What to do | Repeat nothing but the line containing "かけているようなイタリア人のホイールガン担" and the lines that follow it, up to and including the last line of the data below.

Material provided |

==*==

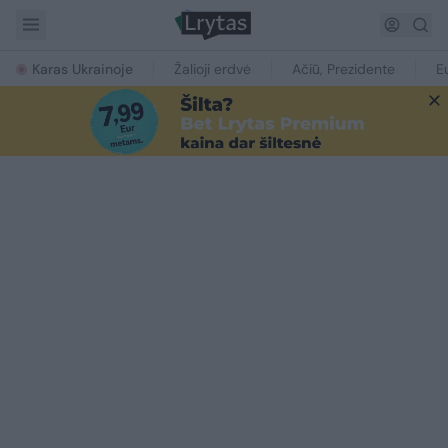
Karas Ukrainoje
Žalioji erdvė
Ačiū, Prezidente
E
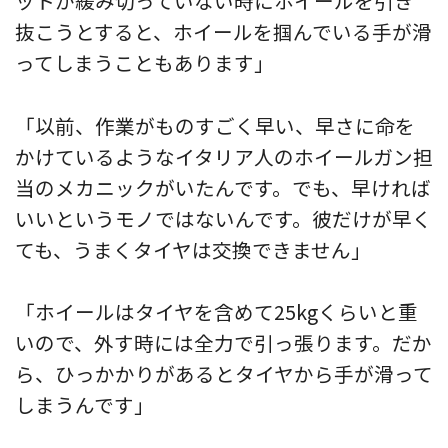
ットが緩み切っていない時にホイールを引き
抜こうとすると、ホイールを掴んでいる手が滑
ってしまうこともあります」
「以前、作業がものすごく早い、早さに命を
かけているようなイタリア人のホイールガン担
当のメカニックがいたんです。でも、早ければ
いいというモノではないんです。彼だけが早く
ても、うまくタイヤは交換できません」
「ホイールはタイヤを含めて25kgくらいと重
いので、外す時には全力で引っ張ります。だか
ら、ひっかかりがあるとタイヤから手が滑って
しまうんです」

==*==

The answer |
かけているようなイタリア人のホイールガン担
当のメカニックがいたんです。でも、早ければ
いいというモノではないんです。彼だけが早く
ても、うまくタイヤは交換できません」
「ホイールはタイヤを含めて25kgくらいと重
いので、外す時には全力で引っ張ります。だか
ら、ひっかかりがあるとタイヤから手が滑って
しまうんです」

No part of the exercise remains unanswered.